Task prompt. Do any lines in the data below contain "algebra"? If so, copy every one of them.

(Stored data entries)
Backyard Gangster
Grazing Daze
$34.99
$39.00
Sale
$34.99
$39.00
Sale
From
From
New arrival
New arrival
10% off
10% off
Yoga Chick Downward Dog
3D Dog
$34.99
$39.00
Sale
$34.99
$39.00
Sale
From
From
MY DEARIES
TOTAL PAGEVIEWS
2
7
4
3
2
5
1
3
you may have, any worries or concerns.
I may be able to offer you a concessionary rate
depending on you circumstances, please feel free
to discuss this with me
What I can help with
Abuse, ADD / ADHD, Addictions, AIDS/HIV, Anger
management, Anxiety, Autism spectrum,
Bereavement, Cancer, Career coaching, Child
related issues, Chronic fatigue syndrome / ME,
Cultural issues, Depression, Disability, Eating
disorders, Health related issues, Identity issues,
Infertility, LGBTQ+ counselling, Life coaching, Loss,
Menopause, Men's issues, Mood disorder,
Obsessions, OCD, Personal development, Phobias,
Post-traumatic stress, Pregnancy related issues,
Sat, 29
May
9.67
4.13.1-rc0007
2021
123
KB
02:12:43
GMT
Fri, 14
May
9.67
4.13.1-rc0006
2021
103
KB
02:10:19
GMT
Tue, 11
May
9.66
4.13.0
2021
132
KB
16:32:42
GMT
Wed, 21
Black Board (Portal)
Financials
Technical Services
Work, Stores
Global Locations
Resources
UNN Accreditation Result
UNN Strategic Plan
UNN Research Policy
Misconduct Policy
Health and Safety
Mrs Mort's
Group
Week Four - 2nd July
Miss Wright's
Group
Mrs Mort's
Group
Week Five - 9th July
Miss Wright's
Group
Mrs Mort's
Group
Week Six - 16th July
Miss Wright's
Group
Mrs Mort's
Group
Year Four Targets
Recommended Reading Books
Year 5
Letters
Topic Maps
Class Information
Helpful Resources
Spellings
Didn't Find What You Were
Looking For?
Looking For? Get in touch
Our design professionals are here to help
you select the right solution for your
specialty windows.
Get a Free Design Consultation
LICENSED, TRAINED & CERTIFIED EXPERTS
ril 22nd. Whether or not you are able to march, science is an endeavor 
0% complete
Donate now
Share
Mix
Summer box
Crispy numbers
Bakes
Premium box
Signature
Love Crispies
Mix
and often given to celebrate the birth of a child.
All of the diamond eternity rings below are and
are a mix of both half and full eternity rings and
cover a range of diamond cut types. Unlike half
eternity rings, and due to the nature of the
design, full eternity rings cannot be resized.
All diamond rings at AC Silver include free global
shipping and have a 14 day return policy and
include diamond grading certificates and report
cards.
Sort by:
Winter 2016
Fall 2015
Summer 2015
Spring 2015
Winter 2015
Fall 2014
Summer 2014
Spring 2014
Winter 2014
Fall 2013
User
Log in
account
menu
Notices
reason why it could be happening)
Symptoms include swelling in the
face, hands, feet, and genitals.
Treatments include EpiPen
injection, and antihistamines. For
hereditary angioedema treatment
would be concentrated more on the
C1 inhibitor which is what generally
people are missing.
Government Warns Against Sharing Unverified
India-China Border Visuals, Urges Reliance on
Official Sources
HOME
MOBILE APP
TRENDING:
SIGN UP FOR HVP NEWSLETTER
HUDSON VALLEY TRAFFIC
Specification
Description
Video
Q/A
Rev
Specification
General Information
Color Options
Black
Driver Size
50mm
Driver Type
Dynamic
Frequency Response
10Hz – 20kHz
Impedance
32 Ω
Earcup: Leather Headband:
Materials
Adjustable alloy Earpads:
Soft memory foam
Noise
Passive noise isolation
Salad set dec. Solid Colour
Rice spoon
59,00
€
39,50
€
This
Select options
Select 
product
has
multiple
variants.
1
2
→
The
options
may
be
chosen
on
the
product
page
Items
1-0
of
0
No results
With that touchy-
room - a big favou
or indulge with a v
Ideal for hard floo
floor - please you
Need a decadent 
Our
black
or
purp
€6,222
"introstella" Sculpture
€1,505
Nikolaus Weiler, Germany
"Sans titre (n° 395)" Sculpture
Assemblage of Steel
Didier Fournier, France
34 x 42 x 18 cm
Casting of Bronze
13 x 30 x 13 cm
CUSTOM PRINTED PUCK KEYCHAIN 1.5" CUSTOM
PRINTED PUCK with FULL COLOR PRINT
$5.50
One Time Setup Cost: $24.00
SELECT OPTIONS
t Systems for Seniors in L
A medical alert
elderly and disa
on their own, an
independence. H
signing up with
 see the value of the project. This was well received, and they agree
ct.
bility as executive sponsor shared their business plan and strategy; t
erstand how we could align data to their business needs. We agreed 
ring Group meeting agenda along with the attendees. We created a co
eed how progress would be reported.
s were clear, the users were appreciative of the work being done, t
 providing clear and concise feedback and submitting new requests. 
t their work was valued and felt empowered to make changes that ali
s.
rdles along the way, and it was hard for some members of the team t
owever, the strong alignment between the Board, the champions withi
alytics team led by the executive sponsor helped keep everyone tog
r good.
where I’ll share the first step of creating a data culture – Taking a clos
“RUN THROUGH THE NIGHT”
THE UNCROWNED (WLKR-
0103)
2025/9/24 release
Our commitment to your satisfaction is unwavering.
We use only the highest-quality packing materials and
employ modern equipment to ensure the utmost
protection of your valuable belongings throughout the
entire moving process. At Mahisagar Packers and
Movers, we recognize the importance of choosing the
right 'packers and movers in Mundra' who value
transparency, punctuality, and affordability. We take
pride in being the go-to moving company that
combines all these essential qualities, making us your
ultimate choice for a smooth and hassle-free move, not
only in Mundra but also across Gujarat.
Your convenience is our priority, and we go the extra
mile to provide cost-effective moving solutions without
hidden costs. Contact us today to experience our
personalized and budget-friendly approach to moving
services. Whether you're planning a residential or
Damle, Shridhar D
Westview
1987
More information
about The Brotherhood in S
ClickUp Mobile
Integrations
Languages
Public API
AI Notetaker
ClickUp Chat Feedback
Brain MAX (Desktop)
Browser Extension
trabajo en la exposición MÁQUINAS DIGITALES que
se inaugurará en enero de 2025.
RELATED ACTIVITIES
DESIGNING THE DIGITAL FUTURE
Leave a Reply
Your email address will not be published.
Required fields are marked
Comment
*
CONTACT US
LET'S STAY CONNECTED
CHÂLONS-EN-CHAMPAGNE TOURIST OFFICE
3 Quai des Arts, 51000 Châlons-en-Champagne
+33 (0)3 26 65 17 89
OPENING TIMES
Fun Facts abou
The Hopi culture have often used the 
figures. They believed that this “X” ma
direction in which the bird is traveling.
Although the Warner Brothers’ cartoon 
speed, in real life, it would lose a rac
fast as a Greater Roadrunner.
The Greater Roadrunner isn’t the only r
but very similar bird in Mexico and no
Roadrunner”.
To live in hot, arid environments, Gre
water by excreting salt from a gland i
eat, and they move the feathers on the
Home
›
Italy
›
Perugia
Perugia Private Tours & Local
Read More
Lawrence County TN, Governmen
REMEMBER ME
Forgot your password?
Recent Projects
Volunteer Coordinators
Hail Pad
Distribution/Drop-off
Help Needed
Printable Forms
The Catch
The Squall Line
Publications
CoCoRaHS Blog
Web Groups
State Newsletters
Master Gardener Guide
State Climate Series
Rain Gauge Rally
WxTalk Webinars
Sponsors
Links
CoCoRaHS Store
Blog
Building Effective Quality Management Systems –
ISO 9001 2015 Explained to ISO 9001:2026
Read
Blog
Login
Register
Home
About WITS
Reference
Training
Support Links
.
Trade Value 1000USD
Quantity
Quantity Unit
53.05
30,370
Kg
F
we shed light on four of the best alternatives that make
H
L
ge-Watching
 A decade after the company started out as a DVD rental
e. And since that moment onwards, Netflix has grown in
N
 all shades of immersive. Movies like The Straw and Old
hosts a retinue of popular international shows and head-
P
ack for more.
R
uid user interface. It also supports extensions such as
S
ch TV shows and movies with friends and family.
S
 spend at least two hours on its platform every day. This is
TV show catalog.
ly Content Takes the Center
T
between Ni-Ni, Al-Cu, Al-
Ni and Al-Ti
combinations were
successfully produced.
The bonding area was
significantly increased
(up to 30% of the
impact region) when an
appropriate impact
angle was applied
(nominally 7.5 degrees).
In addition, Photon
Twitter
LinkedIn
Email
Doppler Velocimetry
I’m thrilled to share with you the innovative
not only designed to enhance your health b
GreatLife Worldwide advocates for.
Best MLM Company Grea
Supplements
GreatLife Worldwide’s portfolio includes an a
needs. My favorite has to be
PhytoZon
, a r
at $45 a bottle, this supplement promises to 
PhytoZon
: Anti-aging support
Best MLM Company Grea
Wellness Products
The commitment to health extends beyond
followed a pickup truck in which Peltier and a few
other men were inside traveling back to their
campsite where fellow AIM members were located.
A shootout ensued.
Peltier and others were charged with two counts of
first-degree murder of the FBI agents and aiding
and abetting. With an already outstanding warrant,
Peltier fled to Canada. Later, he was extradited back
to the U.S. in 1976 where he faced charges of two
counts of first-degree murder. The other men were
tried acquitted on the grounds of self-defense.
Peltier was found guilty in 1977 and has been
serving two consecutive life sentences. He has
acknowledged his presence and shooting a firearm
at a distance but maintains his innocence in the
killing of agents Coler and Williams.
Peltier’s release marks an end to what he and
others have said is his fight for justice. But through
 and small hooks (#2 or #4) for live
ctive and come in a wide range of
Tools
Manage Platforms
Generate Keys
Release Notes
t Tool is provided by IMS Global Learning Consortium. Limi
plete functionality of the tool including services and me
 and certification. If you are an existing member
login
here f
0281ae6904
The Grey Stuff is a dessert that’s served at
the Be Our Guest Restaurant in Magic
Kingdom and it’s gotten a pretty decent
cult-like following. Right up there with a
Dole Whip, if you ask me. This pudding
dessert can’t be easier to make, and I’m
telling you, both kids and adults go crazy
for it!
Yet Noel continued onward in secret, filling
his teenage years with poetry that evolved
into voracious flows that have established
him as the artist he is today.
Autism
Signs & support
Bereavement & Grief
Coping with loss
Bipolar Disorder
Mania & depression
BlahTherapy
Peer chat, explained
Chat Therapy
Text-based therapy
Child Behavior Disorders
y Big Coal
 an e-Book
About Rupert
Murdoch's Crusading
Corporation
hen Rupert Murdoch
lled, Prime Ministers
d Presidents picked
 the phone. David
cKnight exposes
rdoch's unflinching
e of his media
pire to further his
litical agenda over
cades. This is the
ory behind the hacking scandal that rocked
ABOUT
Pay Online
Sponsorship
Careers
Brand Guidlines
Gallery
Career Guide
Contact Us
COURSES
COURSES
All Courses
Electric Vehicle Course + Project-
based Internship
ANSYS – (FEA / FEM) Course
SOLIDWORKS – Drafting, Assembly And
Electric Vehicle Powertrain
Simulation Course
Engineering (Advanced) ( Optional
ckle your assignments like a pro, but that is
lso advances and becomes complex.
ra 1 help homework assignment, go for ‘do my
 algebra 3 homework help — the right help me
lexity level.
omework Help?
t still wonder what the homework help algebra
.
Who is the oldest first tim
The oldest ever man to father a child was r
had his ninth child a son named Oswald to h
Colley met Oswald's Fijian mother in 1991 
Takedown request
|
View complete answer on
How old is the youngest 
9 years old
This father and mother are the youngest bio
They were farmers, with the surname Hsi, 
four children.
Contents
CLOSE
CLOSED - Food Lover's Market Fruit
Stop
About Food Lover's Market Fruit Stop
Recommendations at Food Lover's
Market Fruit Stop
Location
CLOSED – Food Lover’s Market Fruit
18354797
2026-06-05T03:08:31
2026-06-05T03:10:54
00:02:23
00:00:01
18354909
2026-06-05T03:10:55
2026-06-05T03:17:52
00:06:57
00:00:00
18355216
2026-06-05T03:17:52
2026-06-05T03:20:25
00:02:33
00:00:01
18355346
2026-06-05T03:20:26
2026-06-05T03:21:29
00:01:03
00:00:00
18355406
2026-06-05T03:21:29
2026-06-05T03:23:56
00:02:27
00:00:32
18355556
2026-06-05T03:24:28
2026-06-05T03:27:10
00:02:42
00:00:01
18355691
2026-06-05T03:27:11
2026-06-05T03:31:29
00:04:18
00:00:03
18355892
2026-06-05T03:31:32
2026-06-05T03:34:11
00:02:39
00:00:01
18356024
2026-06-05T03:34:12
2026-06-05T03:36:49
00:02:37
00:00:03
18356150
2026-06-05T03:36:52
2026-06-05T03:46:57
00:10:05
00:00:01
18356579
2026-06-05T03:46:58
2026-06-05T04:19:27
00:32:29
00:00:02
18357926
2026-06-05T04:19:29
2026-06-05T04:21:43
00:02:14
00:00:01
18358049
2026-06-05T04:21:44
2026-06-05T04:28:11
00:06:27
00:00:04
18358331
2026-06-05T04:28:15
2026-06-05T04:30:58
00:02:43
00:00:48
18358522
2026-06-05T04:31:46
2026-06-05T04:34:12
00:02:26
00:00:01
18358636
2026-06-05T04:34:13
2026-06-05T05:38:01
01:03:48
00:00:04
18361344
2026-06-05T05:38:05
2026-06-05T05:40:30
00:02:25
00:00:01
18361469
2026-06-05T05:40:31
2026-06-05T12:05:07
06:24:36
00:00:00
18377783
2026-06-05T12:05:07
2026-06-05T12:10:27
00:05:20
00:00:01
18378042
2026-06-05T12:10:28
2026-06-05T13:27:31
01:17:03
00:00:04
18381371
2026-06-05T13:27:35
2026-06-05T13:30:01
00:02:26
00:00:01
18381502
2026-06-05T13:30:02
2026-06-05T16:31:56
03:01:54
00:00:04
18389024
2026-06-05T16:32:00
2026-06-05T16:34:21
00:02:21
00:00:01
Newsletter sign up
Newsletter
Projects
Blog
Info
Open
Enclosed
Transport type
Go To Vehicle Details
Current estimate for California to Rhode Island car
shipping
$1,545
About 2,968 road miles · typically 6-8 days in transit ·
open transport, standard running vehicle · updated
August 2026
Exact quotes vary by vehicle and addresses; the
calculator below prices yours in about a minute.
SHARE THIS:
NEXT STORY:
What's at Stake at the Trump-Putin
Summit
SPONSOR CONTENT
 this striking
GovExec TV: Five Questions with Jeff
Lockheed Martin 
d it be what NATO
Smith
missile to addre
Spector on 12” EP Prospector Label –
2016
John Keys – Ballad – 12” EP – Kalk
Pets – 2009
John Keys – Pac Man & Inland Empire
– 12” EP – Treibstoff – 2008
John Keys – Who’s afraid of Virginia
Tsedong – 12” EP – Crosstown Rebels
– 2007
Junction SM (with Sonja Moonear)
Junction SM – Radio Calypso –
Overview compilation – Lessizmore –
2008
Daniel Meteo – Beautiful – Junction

Task result.
 algebra 3 homework help — the right help me
t still wonder what the homework help algebra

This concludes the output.